TASK DIRECTIONS: Collect from the data below each line with "point".

Saved entries:

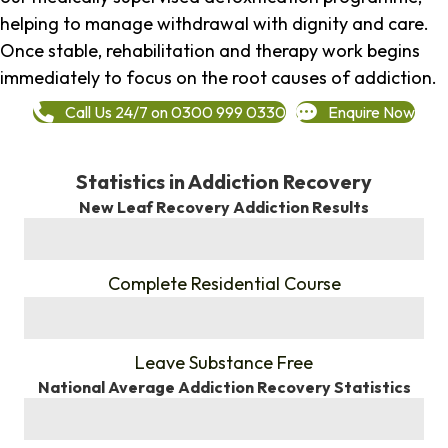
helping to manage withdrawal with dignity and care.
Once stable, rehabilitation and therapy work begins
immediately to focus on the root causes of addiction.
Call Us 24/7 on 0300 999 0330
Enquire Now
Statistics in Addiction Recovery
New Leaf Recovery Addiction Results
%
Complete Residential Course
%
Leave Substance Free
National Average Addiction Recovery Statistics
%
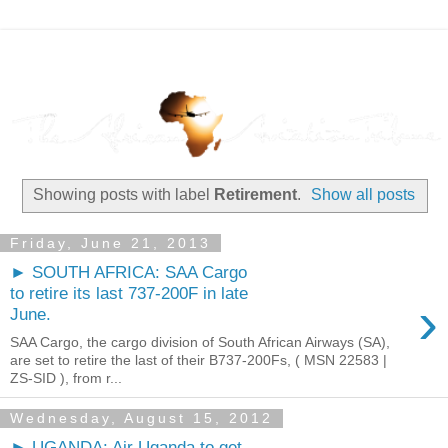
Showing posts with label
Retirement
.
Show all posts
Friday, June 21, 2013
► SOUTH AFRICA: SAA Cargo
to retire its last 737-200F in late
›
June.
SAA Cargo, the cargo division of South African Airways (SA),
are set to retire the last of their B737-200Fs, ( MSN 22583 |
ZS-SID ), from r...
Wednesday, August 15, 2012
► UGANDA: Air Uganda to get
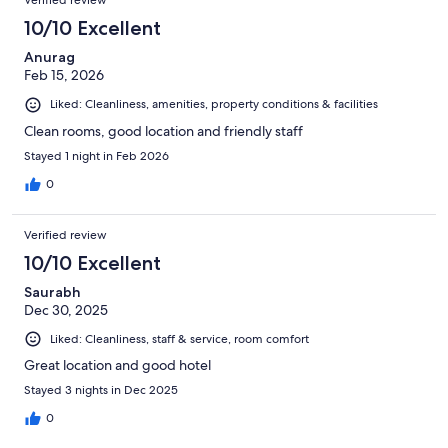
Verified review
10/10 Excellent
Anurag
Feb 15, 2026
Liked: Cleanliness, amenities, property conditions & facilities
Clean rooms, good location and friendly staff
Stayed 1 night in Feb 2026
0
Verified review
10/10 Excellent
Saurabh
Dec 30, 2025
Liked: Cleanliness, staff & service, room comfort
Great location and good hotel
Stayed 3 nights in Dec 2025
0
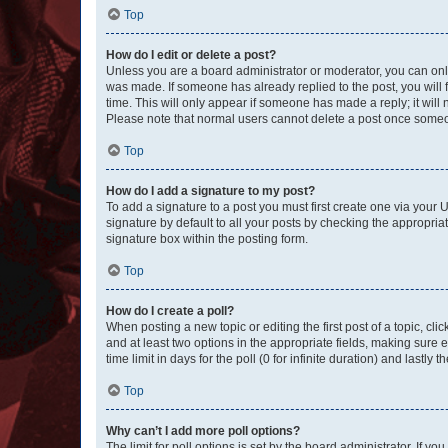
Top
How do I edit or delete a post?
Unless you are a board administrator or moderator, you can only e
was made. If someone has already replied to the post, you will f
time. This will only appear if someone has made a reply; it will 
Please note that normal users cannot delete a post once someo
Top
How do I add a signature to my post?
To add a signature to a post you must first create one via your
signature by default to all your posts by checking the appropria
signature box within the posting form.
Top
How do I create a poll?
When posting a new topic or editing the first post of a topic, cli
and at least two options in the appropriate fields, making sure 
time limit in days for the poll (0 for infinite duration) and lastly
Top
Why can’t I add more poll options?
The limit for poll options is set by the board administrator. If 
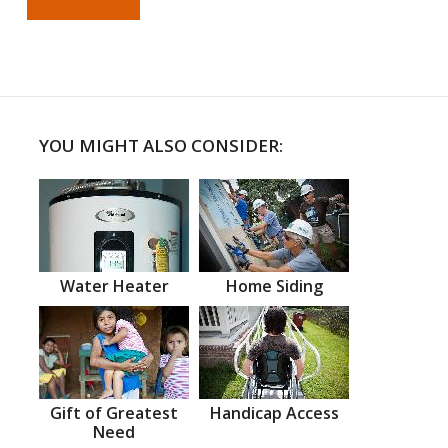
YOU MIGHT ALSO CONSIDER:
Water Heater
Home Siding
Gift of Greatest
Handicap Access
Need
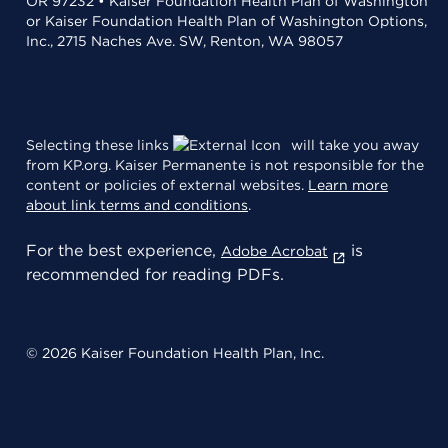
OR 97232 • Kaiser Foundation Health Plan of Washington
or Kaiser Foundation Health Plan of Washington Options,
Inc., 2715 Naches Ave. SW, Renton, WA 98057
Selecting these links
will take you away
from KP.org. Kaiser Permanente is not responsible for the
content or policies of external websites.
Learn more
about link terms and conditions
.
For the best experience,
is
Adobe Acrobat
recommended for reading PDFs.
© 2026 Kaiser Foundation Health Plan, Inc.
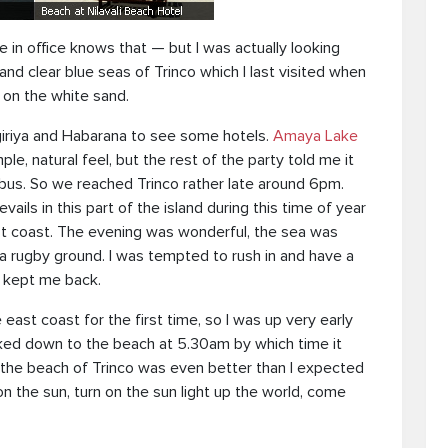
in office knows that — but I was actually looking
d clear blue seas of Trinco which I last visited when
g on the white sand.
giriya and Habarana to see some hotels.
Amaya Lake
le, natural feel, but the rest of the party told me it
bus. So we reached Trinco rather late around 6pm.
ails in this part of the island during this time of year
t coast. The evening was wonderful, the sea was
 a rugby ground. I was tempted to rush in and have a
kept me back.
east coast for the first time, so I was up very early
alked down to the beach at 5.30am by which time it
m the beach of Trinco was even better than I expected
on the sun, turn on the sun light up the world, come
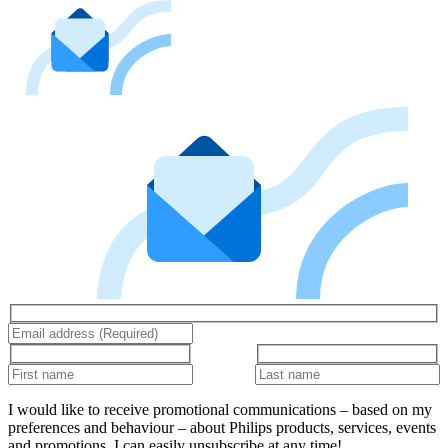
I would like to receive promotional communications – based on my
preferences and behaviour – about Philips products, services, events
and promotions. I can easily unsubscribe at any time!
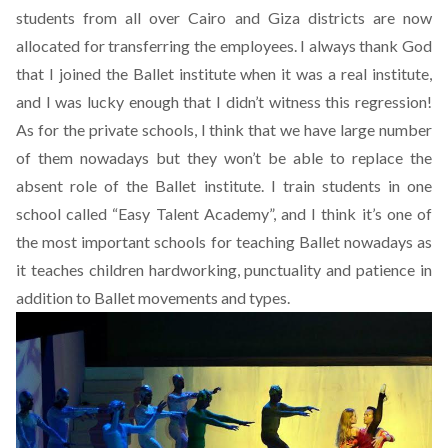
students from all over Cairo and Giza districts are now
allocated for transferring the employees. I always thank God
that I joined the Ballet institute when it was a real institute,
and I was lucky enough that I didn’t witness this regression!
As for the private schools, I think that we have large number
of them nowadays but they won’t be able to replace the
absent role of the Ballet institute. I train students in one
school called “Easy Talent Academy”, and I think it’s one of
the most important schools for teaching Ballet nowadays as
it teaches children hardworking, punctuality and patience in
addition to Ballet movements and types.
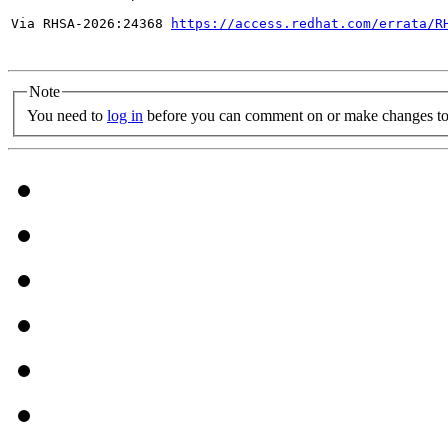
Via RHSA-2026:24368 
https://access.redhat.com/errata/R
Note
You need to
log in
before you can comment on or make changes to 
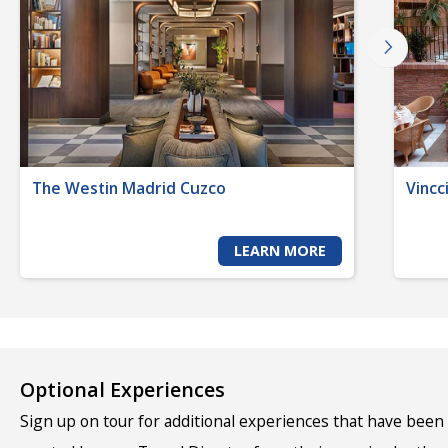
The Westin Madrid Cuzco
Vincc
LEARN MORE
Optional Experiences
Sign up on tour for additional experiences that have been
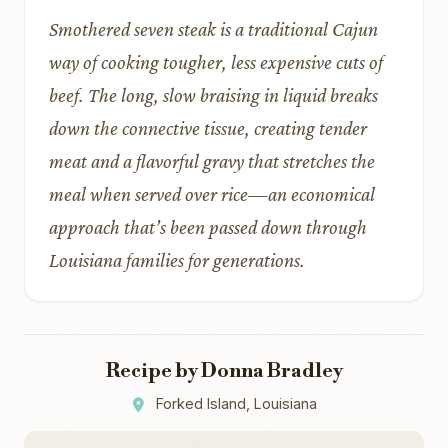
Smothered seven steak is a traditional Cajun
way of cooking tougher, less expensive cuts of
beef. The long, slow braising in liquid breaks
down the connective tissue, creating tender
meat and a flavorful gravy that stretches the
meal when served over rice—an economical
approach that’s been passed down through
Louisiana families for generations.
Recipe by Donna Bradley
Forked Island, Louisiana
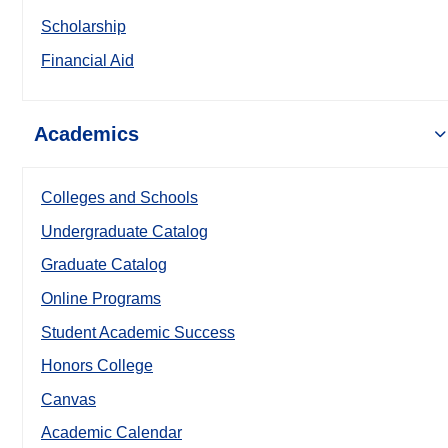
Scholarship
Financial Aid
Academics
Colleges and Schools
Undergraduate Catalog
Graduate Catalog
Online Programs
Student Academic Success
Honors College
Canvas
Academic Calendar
--
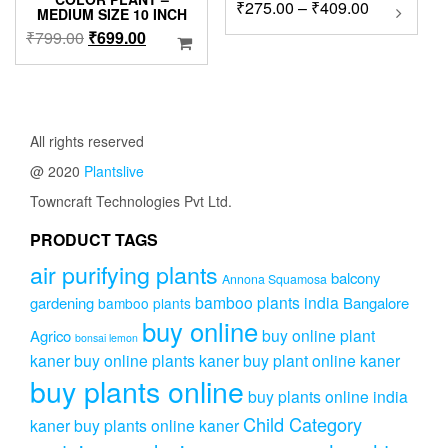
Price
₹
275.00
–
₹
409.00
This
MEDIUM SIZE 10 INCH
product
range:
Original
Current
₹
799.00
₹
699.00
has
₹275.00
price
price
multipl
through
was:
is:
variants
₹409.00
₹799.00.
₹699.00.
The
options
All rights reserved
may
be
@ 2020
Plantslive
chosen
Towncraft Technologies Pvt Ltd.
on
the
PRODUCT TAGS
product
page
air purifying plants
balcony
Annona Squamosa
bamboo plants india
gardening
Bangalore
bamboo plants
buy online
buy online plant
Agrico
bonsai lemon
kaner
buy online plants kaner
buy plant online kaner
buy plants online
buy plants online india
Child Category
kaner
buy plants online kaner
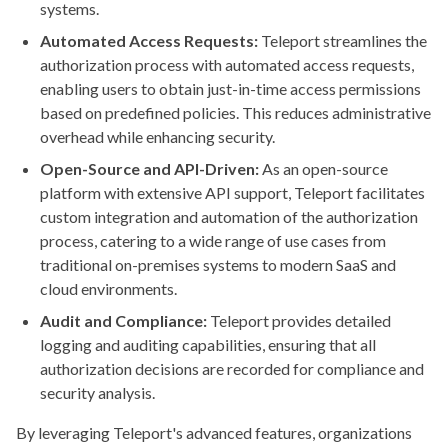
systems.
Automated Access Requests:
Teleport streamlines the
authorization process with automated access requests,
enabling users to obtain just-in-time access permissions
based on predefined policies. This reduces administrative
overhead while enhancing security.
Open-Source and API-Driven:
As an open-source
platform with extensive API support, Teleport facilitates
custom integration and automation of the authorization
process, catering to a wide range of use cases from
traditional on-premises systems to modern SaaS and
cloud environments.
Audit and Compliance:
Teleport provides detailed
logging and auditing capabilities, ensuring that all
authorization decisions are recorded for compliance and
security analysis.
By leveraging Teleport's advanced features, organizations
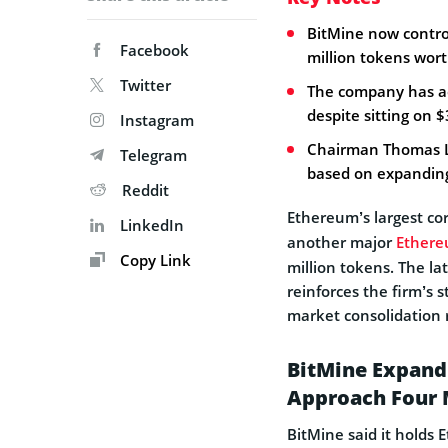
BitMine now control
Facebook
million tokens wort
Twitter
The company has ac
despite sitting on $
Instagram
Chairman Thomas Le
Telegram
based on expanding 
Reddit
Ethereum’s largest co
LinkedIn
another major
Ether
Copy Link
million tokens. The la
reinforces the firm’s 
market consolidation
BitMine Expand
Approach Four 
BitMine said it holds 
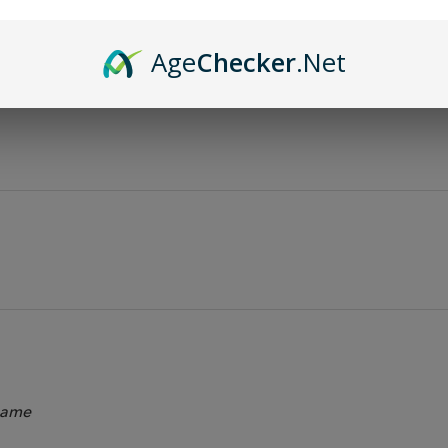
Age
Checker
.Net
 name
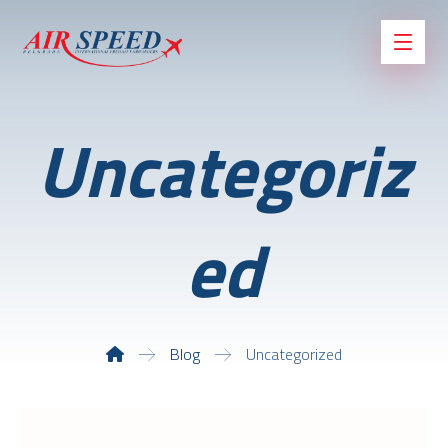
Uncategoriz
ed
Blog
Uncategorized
...
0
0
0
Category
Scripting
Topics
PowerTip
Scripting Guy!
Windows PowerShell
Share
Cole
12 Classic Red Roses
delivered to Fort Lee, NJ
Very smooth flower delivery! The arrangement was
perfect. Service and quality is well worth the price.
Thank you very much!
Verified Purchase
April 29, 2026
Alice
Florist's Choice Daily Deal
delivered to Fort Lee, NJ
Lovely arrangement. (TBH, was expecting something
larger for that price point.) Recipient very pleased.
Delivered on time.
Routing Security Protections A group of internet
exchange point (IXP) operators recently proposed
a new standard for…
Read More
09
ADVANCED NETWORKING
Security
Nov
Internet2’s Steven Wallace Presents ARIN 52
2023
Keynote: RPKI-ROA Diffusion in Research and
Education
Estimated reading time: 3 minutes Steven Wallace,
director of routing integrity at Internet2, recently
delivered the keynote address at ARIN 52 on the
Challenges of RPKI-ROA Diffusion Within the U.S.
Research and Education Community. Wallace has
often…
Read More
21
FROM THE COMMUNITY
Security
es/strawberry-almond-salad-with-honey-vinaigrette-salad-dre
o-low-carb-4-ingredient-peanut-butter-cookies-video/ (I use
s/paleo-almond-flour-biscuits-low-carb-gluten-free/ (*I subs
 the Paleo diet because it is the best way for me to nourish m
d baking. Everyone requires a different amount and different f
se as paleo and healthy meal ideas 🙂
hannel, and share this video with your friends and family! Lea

COMPLETED EXERCISE:
larger for that price point.) Recipient very pleased.
exchange point (IXP) operators recently proposed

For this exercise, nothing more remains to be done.